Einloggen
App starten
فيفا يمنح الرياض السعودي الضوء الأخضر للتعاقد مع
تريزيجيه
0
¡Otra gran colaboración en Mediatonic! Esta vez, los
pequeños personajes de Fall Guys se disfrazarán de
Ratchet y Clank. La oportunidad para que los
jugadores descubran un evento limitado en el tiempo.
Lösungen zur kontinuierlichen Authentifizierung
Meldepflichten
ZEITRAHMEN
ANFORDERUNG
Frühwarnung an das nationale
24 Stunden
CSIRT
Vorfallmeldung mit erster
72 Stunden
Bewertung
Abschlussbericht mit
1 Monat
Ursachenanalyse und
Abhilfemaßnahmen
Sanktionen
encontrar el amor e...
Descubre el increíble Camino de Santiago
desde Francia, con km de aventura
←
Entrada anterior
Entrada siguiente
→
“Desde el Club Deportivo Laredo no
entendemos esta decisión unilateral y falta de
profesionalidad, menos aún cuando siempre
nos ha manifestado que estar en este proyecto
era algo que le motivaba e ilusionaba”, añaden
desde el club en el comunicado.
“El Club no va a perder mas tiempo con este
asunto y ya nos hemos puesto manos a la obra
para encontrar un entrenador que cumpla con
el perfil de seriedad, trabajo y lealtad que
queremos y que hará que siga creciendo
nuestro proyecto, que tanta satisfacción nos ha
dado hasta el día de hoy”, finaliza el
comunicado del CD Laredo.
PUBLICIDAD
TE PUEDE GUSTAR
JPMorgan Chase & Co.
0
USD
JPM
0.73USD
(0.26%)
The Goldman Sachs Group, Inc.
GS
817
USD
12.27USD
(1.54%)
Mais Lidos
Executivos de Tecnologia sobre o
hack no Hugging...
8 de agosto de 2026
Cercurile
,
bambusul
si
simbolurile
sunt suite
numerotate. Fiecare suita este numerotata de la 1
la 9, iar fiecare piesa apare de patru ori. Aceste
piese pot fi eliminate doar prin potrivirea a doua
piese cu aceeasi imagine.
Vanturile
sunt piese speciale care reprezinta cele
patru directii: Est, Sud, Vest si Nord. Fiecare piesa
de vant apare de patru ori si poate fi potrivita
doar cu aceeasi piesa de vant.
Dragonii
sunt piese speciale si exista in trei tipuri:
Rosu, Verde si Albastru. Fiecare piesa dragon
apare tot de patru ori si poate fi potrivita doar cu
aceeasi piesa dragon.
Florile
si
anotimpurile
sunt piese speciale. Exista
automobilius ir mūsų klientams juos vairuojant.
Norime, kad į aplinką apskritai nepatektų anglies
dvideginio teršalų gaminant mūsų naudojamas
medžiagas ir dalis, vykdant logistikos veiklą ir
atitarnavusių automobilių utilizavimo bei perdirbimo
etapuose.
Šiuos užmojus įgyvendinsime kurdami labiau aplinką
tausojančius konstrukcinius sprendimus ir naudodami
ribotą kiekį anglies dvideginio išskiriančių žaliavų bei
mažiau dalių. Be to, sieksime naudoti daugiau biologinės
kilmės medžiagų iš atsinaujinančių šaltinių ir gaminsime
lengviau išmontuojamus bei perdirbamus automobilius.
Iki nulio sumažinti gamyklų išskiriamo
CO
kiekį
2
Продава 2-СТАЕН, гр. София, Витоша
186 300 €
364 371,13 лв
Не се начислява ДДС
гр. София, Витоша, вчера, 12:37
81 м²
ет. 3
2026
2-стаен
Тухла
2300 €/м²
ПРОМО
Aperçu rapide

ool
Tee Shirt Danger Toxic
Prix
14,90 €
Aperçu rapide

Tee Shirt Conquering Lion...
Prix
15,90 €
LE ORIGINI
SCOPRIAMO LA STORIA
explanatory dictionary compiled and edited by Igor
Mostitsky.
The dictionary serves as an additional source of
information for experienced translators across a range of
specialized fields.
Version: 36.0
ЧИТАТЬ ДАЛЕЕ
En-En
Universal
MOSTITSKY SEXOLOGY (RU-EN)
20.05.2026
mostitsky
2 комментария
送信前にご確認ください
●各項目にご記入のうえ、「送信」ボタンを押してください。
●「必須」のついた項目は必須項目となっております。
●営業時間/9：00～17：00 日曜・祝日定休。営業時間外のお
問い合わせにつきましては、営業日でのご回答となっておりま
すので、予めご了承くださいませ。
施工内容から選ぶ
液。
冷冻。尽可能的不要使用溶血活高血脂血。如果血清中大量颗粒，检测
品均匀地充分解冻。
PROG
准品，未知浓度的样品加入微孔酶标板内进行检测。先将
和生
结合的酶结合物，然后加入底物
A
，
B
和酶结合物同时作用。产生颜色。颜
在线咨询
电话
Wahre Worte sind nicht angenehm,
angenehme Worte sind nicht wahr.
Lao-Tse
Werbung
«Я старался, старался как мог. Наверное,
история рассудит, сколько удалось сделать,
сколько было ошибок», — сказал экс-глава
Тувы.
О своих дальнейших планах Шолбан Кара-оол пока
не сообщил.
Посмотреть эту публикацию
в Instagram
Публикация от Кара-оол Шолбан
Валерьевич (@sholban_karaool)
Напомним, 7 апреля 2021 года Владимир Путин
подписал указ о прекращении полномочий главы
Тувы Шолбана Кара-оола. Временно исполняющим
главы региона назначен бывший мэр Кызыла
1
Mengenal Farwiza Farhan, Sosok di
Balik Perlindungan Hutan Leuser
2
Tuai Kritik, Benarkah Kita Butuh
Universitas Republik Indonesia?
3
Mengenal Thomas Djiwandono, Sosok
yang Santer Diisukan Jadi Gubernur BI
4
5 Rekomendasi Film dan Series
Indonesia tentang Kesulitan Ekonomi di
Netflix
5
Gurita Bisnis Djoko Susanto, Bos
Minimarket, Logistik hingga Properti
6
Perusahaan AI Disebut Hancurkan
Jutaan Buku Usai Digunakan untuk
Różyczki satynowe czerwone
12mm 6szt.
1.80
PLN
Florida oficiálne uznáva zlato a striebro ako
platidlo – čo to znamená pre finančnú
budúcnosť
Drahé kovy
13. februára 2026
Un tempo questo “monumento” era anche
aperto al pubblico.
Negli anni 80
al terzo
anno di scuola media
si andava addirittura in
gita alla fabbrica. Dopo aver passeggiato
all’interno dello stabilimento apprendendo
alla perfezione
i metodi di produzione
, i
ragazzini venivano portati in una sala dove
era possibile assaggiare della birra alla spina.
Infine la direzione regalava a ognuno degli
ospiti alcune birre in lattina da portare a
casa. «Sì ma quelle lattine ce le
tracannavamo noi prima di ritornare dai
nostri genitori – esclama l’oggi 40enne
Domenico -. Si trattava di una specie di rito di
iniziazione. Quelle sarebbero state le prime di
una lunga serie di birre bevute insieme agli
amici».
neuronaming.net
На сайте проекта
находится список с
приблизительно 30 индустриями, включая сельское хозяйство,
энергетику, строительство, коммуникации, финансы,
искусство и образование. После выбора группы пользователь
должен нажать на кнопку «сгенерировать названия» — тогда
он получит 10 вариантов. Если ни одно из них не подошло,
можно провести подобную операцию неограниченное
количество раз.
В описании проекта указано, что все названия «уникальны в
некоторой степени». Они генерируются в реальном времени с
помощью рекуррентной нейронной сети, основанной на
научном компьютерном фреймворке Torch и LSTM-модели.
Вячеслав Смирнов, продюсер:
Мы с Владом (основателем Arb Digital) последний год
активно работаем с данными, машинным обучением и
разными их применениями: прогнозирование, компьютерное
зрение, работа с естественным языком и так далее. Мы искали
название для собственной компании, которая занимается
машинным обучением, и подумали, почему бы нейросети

----------------

All of the records need to be transcribed exactly.

Einloggen
App starten
فيفا يمنح الرياض السعودي الضوء الأخضر للتعاقد مع
تريزيجيه
0
¡Otra gran colaboración en Mediatonic! Esta vez, los
pequeños personajes de Fall Guys se disfrazarán de
Ratchet y Clank. La oportunidad para que los
jugadores descubran un evento limitado en el tiempo.
Lösungen zur kontinuierlichen Authentifizierung
Meldepflichten
ZEITRAHMEN
ANFORDERUNG
Frühwarnung an das nationale
24 Stunden
CSIRT
Vorfallmeldung mit erster
72 Stunden
Bewertung
Abschlussbericht mit
1 Monat
Ursachenanalyse und
Abhilfemaßnahmen
Sanktionen
encontrar el amor e...
Descubre el increíble Camino de Santiago
desde Francia, con km de aventura
←
Entrada anterior
Entrada siguiente
→
“Desde el Club Deportivo Laredo no
entendemos esta decisión unilateral y falta de
profesionalidad, menos aún cuando siempre
nos ha manifestado que estar en este proyecto
era algo que le motivaba e ilusionaba”, añaden
desde el club en el comunicado.
“El Club no va a perder mas tiempo con este
asunto y ya nos hemos puesto manos a la obra
para encontrar un entrenador que cumpla con
el perfil de seriedad, trabajo y lealtad que
queremos y que hará que siga creciendo
nuestro proyecto, que tanta satisfacción nos ha
dado hasta el día de hoy”, finaliza el
comunicado del CD Laredo.
PUBLICIDAD
TE PUEDE GUSTAR
JPMorgan Chase & Co.
0
USD
JPM
0.73USD
(0.26%)
The Goldman Sachs Group, Inc.
GS
817
USD
12.27USD
(1.54%)
Mais Lidos
Executivos de Tecnologia sobre o
hack no Hugging...
8 de agosto de 2026
Cercurile
,
bambusul
si
simbolurile
sunt suite
numerotate. Fiecare suita este numerotata de la 1
la 9, iar fiecare piesa apare de patru ori. Aceste
piese pot fi eliminate doar prin potrivirea a doua
piese cu aceeasi imagine.
Vanturile
sunt piese speciale care reprezinta cele
patru directii: Est, Sud, Vest si Nord. Fiecare piesa
de vant apare de patru ori si poate fi potrivita
doar cu aceeasi piesa de vant.
Dragonii
sunt piese speciale si exista in trei tipuri:
Rosu, Verde si Albastru. Fiecare piesa dragon
apare tot de patru ori si poate fi potrivita doar cu
aceeasi piesa dragon.
Florile
si
anotimpurile
sunt piese speciale. Exista
automobilius ir mūsų klientams juos vairuojant.
Norime, kad į aplinką apskritai nepatektų anglies
dvideginio teršalų gaminant mūsų naudojamas
medžiagas ir dalis, vykdant logistikos veiklą ir
atitarnavusių automobilių utilizavimo bei perdirbimo
etapuose.
Šiuos užmojus įgyvendinsime kurdami labiau aplinką
tausojančius konstrukcinius sprendimus ir naudodami
ribotą kiekį anglies dvideginio išskiriančių žaliavų bei
mažiau dalių. Be to, sieksime naudoti daugiau biologinės
kilmės medžiagų iš atsinaujinančių šaltinių ir gaminsime
lengviau išmontuojamus bei perdirbamus automobilius.
Iki nulio sumažinti gamyklų išskiriamo
CO
kiekį
2
Продава 2-СТАЕН, гр. София, Витоша
186 300 €
364 371,13 лв
Не се начислява ДДС
гр. София, Витоша, вчера, 12:37
81 м²
ет. 3
2026
2-стаен
Тухла
2300 €/м²
ПРОМО
Aperçu rapide

ool
Tee Shirt Danger Toxic
Prix
14,90 €
Aperçu rapide

Tee Shirt Conquering Lion...
Prix
15,90 €
LE ORIGINI
SCOPRIAMO LA STORIA
explanatory dictionary compiled and edited by Igor
Mostitsky.
The dictionary serves as an additional source of
information for experienced translators across a range of
specialized fields.
Version: 36.0
ЧИТАТЬ ДАЛЕЕ
En-En
Universal
MOSTITSKY SEXOLOGY (RU-EN)
20.05.2026
mostitsky
2 комментария
送信前にご確認ください
●各項目にご記入のうえ、「送信」ボタンを押してください。
●「必須」のついた項目は必須項目となっております。
●営業時間/9：00～17：00 日曜・祝日定休。営業時間外のお
問い合わせにつきましては、営業日でのご回答となっておりま
すので、予めご了承くださいませ。
施工内容から選ぶ
液。
冷冻。尽可能的不要使用溶血活高血脂血。如果血清中大量颗粒，检测
品均匀地充分解冻。
PROG
准品，未知浓度的样品加入微孔酶标板内进行检测。先将
和生
结合的酶结合物，然后加入底物
A
，
B
和酶结合物同时作用。产生颜色。颜
在线咨询
电话
Wahre Worte sind nicht angenehm,
angenehme Worte sind nicht wahr.
Lao-Tse
Werbung
«Я старался, старался как мог. Наверное,
история рассудит, сколько удалось сделать,
сколько было ошибок», — сказал экс-глава
Тувы.
О своих дальнейших планах Шолбан Кара-оол пока
не сообщил.
Посмотреть эту публикацию
в Instagram
Публикация от Кара-оол Шолбан
Валерьевич (@sholban_karaool)
Напомним, 7 апреля 2021 года Владимир Путин
подписал указ о прекращении полномочий главы
Тувы Шолбана Кара-оола. Временно исполняющим
главы региона назначен бывший мэр Кызыла
1
Mengenal Farwiza Farhan, Sosok di
Balik Perlindungan Hutan Leuser
2
Tuai Kritik, Benarkah Kita Butuh
Universitas Republik Indonesia?
3
Mengenal Thomas Djiwandono, Sosok
yang Santer Diisukan Jadi Gubernur BI
4
5 Rekomendasi Film dan Series
Indonesia tentang Kesulitan Ekonomi di
Netflix
5
Gurita Bisnis Djoko Susanto, Bos
Minimarket, Logistik hingga Properti
6
Perusahaan AI Disebut Hancurkan
Jutaan Buku Usai Digunakan untuk
Różyczki satynowe czerwone
12mm 6szt.
1.80
PLN
Florida oficiálne uznáva zlato a striebro ako
platidlo – čo to znamená pre finančnú
budúcnosť
Drahé kovy
13. februára 2026
Un tempo questo “monumento” era anche
aperto al pubblico.
Negli anni 80
al terzo
anno di scuola media
si andava addirittura in
gita alla fabbrica. Dopo aver passeggiato
all’interno dello stabilimento apprendendo
alla perfezione
i metodi di produzione
, i
ragazzini venivano portati in una sala dove
era possibile assaggiare della birra alla spina.
Infine la direzione regalava a ognuno degli
ospiti alcune birre in lattina da portare a
casa. «Sì ma quelle lattine ce le
tracannavamo noi prima di ritornare dai
nostri genitori – esclama l’oggi 40enne
Domenico -. Si trattava di una specie di rito di
iniziazione. Quelle sarebbero state le prime di
una lunga serie di birre bevute insieme agli
amici».
neuronaming.net
На сайте проекта
находится список с
приблизительно 30 индустриями, включая сельское хозяйство,
энергетику, строительство, коммуникации, финансы,
искусство и образование. После выбора группы пользователь
должен нажать на кнопку «сгенерировать названия» — тогда
он получит 10 вариантов. Если ни одно из них не подошло,
можно провести подобную операцию неограниченное
количество раз.
В описании проекта указано, что все названия «уникальны в
некоторой степени». Они генерируются в реальном времени с
помощью рекуррентной нейронной сети, основанной на
научном компьютерном фреймворке Torch и LSTM-модели.
Вячеслав Смирнов, продюсер:
Мы с Владом (основателем Arb Digital) последний год
активно работаем с данными, машинным обучением и
разными их применениями: прогнозирование, компьютерное
зрение, работа с естественным языком и так далее. Мы искали
название для собственной компании, которая занимается
машинным обучением, и подумали, почему бы нейросети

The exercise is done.